A modern and very clean CSS box shadow generator. At last: cross-browser code for your shadowing needs.
adjust shadow parameters
css code snippet
-webkit-box-shadow:0px 10px 39px 10px rgba(33,33,33,0.22);
-moz-box-shadow: 0px 10px 39px 10px rgba(33,33,33,0.22);
box-shadow: 0px 10px 39px 10px rgba(33,33,33,0.22);
About CSS Box Shadows
Box shadows have a longstanding presence in digital aesthetics. Beginning with the gratuitous overuse in Internet 1.0, later with the representational metaphors of Apple’s skuemorphisms, and more recently the more abstract use in Google’s Material design — and beyond.
Above all, shadows are used for the indication of tactility in interaction design. However, shadowing still enjoys broad popularity across most of the Internet. In fact, the recent trends around expressivism encourage open, frequent shadowing and other visual flamboyances.
Therefor, please enjoy this CSS Box Shadow Generator!
Good uses for CSS Box Shadows
Out of all the visual ornamentation available, drop shadows help lend a sense of real physicality to UI elements. This illusion makes UI elements appear more (or less) touchable, which is useful in communicating interactivity.

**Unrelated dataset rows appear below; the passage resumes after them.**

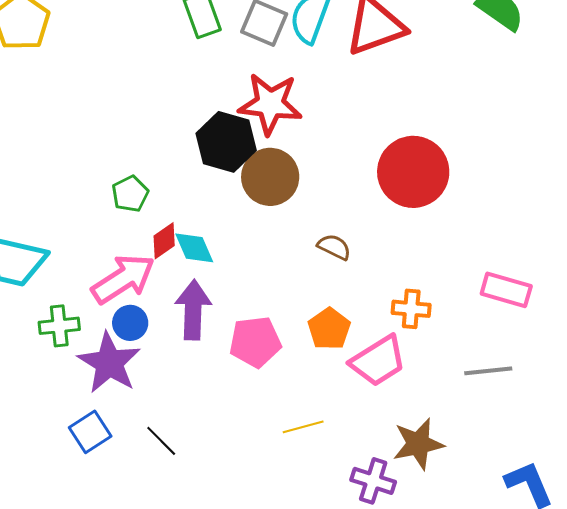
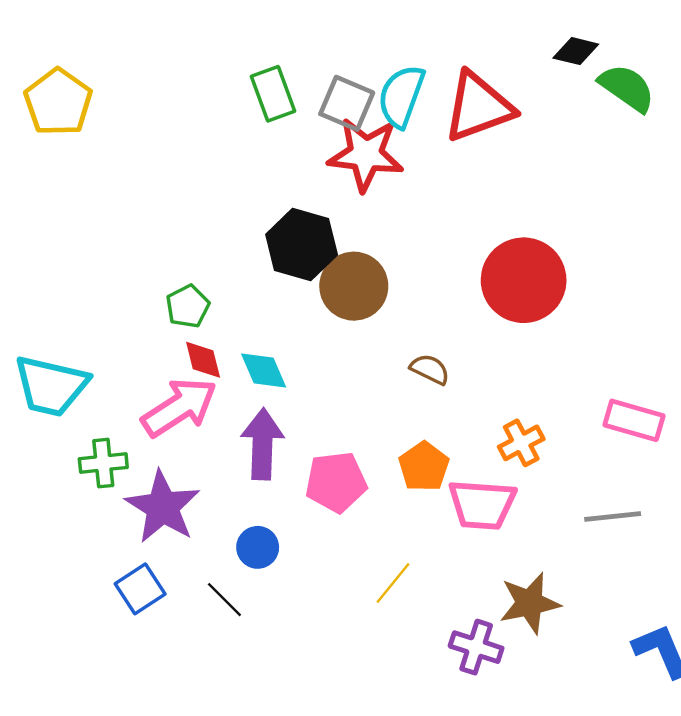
red star: (270, 104) -> (366, 154), moved
red diamond: (164, 241) -> (203, 360), moved, turned -69
orange cross: (411, 309) -> (521, 443), turned -33
blue circle: (130, 323) -> (258, 547), moved
pink trapezoid: (378, 361) -> (482, 505), turned 36
yellow line: (303, 427) -> (393, 583), turned -36

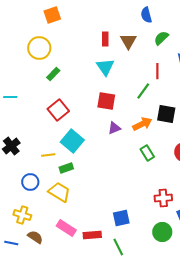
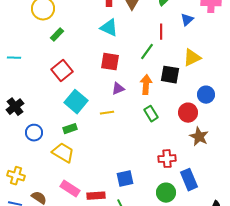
cyan triangle: (105, 67) -> (109, 28), turned -30
orange arrow: (142, 124) -> (146, 85), turned -60
yellow line: (48, 155) -> (107, 113), moved
blue circle: (30, 182) -> (34, 133), moved
yellow cross: (22, 215) -> (16, 176), moved

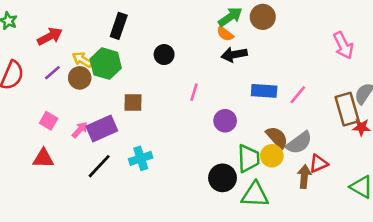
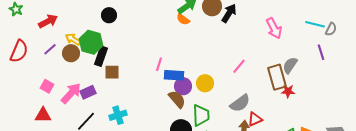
black rectangle: (119, 26) -> (101, 56), moved
black circle: (164, 55) -> (109, 15), moved
black arrow: (234, 55) -> (229, 13), moved, turned 132
blue rectangle: (264, 91) -> (174, 75), moved
purple rectangle: (102, 129) -> (88, 92), size x0.7
pink arrow: (80, 130) -> (71, 93), size x1.6
brown semicircle: (277, 138) -> (177, 99), moved
yellow circle: (272, 156) -> (205, 83), moved

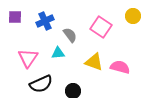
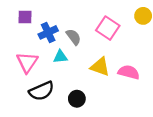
purple square: (15, 17) -> (25, 17), moved
blue cross: (45, 21) -> (48, 32), moved

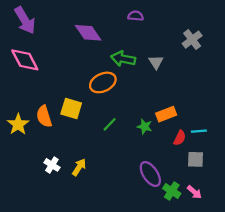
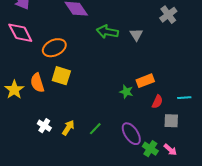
orange ellipse: (103, 82) -> (54, 48), moved
green line: (110, 124) -> (95, 129), moved
cyan line: (199, 131) -> (184, 98), moved

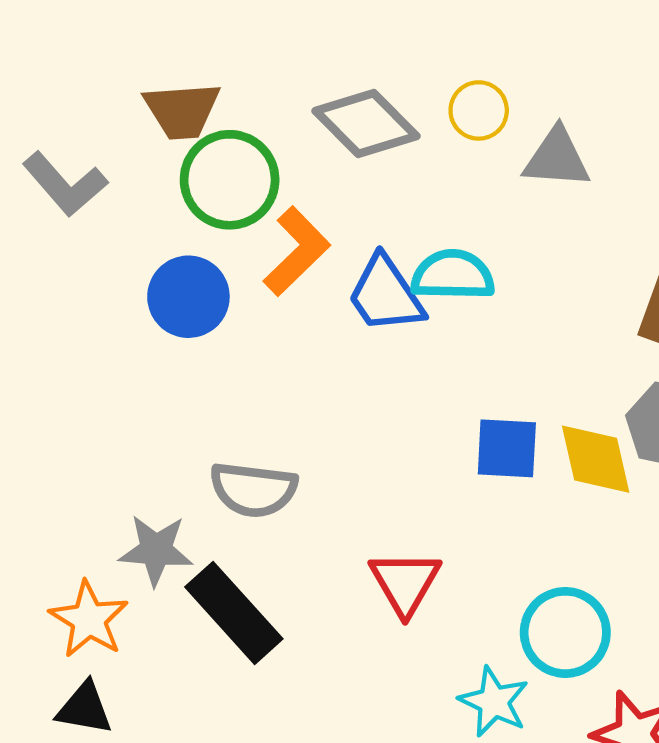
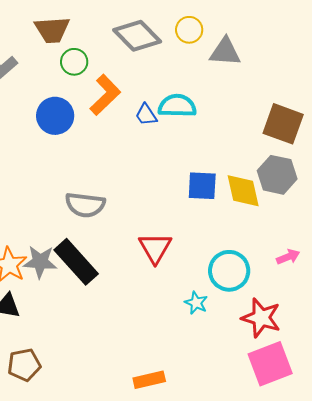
green circle: (230, 180) -> (74, 62), size x0.6
blue trapezoid: (386, 295) -> (146, 115), size x0.6
gray star: (156, 550) -> (40, 262), moved
cyan star: (494, 702) -> (196, 303), size x0.7

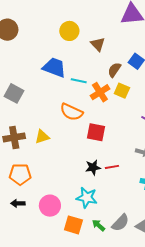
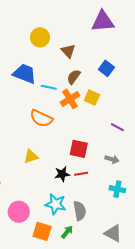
brown semicircle: (114, 70) -> (74, 77), moved
red square: (96, 132) -> (79, 149), moved
yellow triangle: (42, 137) -> (31, 157), moved
gray semicircle: (120, 223) -> (80, 211), moved, turned -54
green arrow: (98, 225) -> (67, 232), turned 88

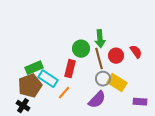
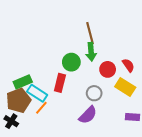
brown line: (99, 59) -> (90, 33), moved
yellow rectangle: (117, 83) -> (125, 87), moved
orange line: (64, 93) -> (41, 108), moved

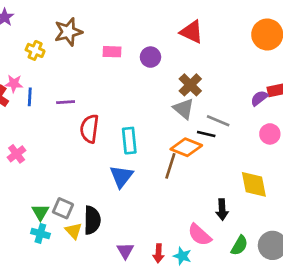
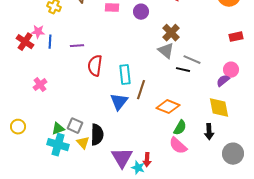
purple semicircle: (259, 98) -> (223, 81), moved
orange diamond: (186, 147) -> (168, 107), moved
brown line: (170, 166) -> (141, 90), moved
black arrow: (222, 210) -> (209, 132), moved
green triangle: (40, 212) -> (58, 129), turned 40
cyan cross: (40, 233) -> (58, 145), size x1.5
green semicircle: (239, 245) -> (180, 128), moved
purple triangle: (125, 251) -> (122, 158), size x1.6
cyan star: (182, 256) -> (138, 168), moved

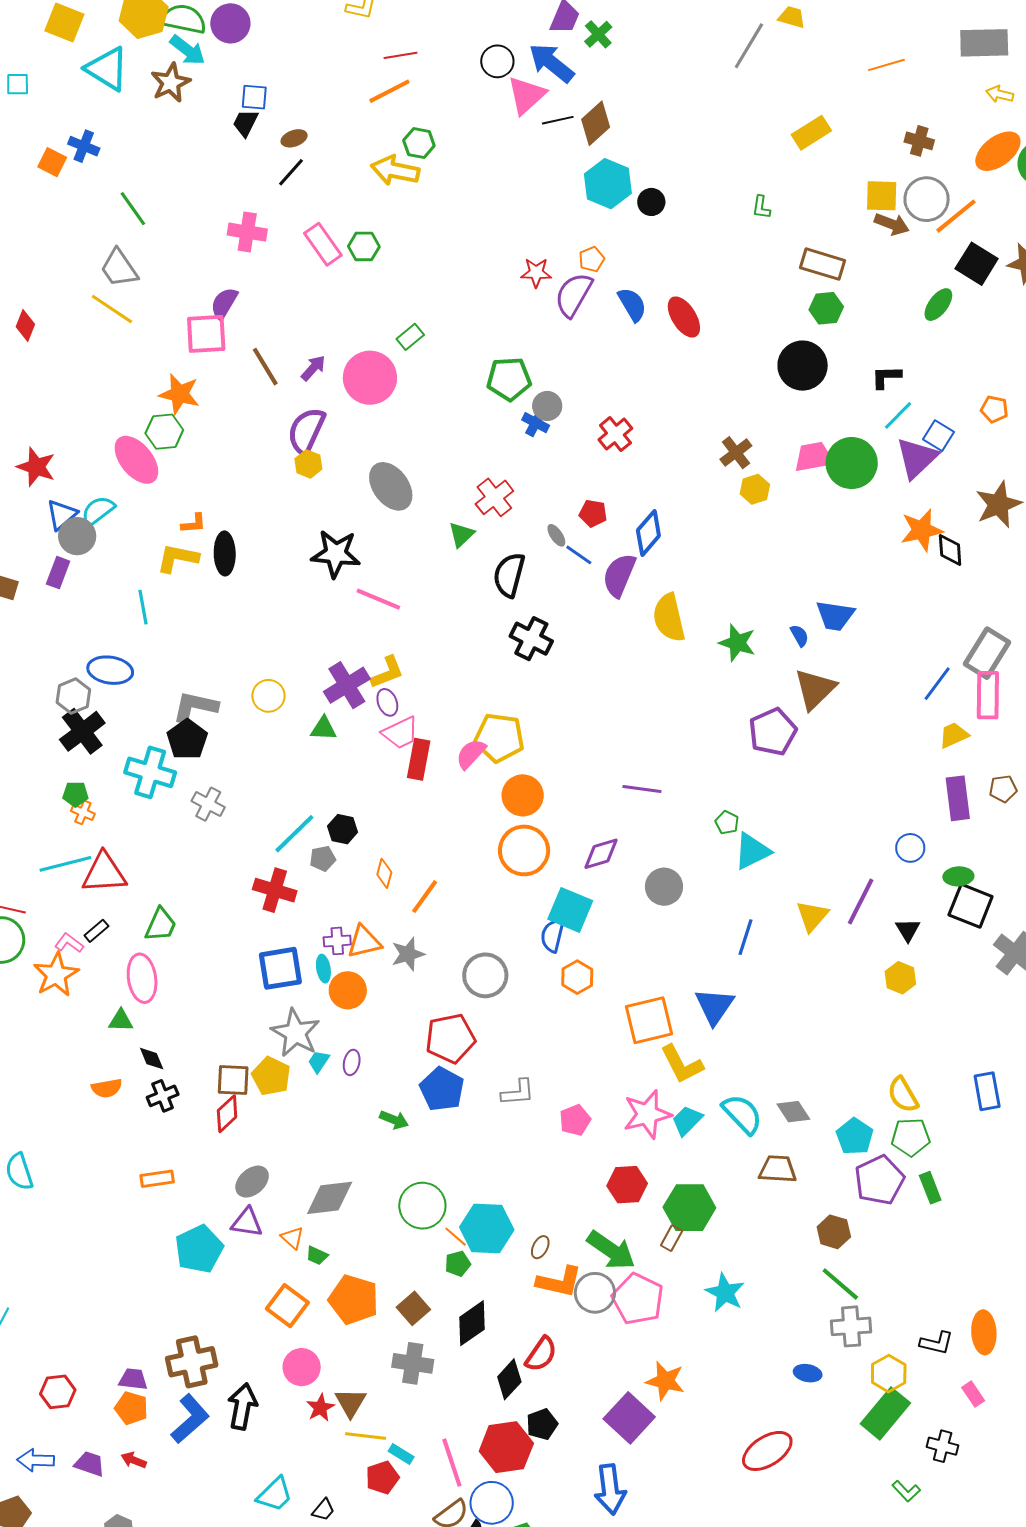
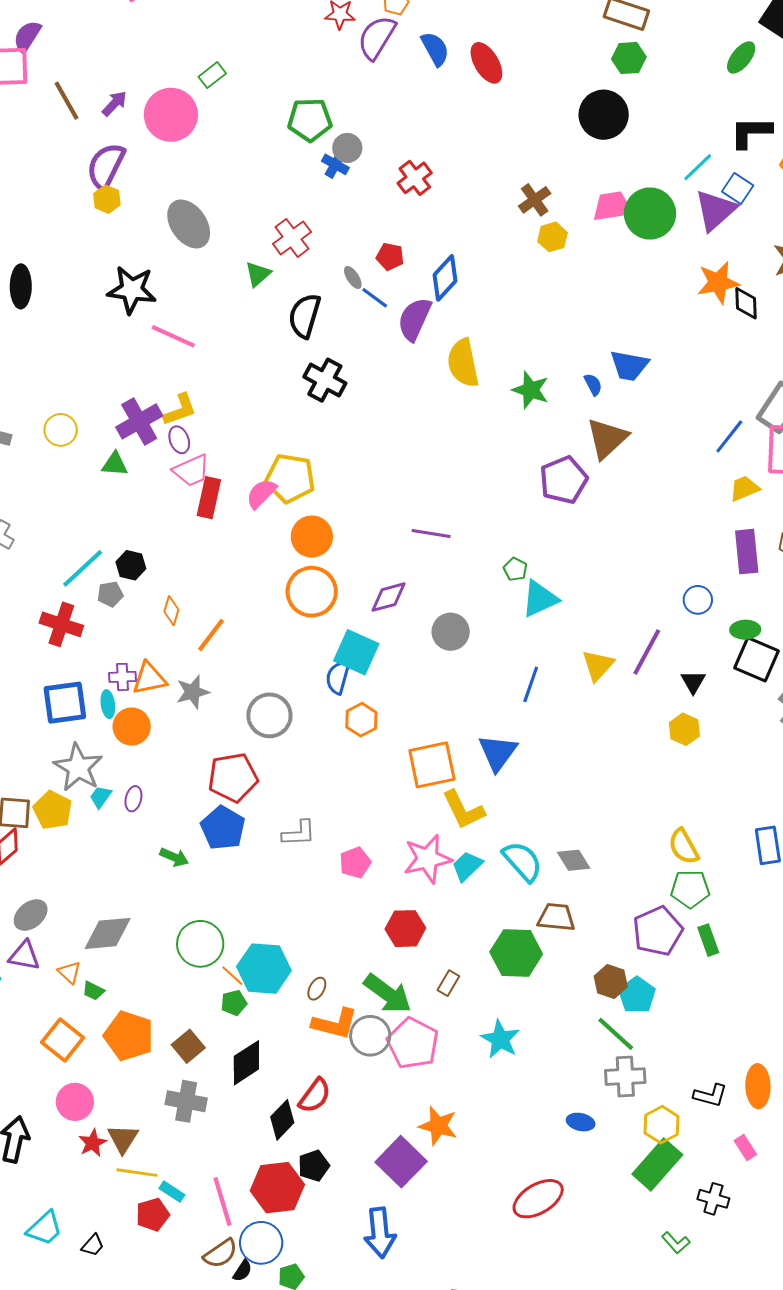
black L-shape: (886, 377) -> (751, 132), moved, size x1.4
cyan pentagon: (855, 1136) -> (637, 995), moved
green hexagon: (689, 1208) -> (516, 953), moved

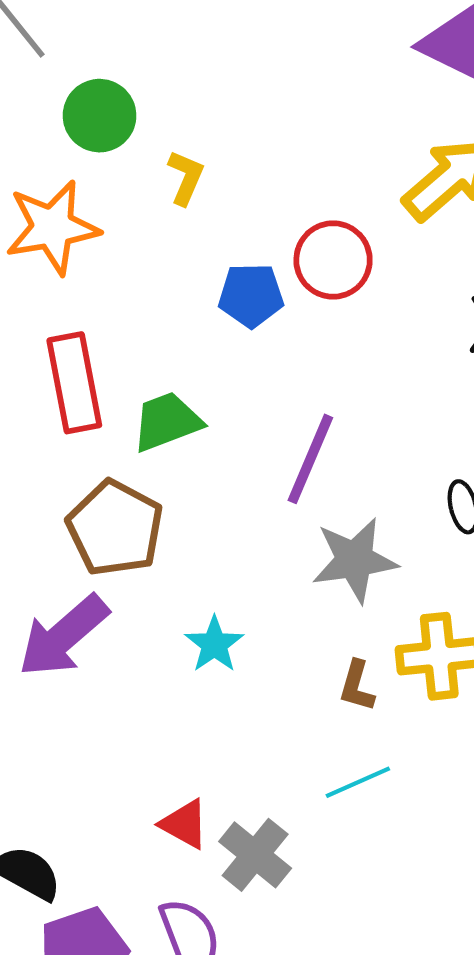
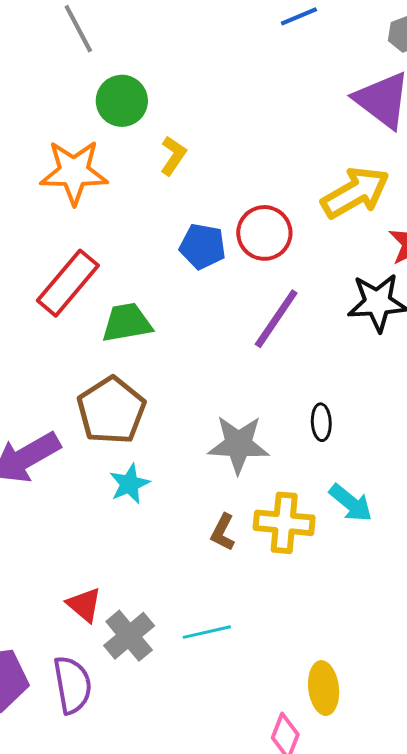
red rectangle: (74, 383) -> (68, 283), turned 40
purple line: (310, 459) -> (276, 319), moved
brown pentagon: (115, 528) -> (111, 410), moved
cyan line: (358, 782) -> (207, 632), moved

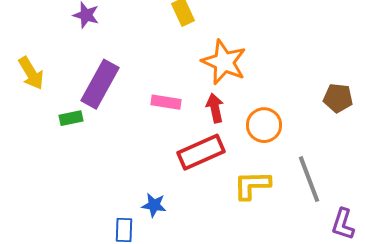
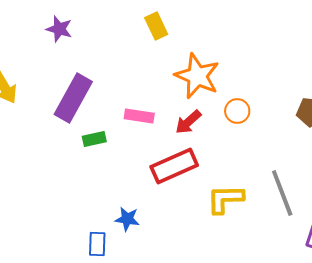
red arrow: (215, 108) -> (188, 122), turned -120
green rectangle: (71, 118) -> (94, 139), moved
orange circle: (264, 125) -> (237, 111), moved, size x0.7

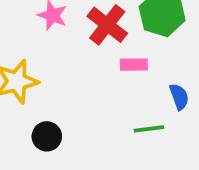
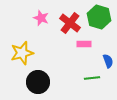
black circle: (47, 136) -> (38, 82), size x1.5

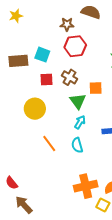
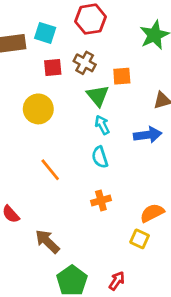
cyan arrow: (80, 122) -> (102, 125), turned -56
orange line: (49, 143) -> (50, 170), moved
orange cross: (86, 186) -> (101, 201), moved, size x0.6
brown arrow: (24, 205) -> (47, 241), moved

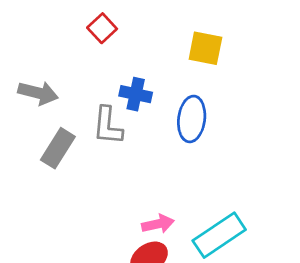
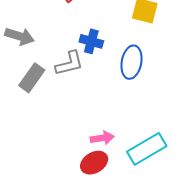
gray L-shape: (108, 126) -> (69, 63), turned -112

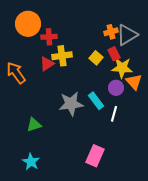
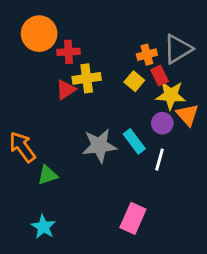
orange cross: (111, 32) -> (147, 55), moved
orange arrow: (16, 73) -> (22, 147), moved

We primarily rely on design layout and structure organize content. In addition, we sometimes use depth as a way to communicate visual hierarchy. Drop shadows can help clarify visual hierarchies and ordering by imparting a sense of depth to an image, scene or interface. Specifically, the use of “Z-Space,” as it is called, can bring important items to the foreground, and move less important items to the background.
Like any CSS property, box shadows can be animated. While the possibilities are endless, the transition of depth, in particular, can be useful within interaction design. For example, think of Apple’s menus moving items to the foreground and background as the user swipes through a list. Think of the subtle changes to shadows that occur. There are many possibilities.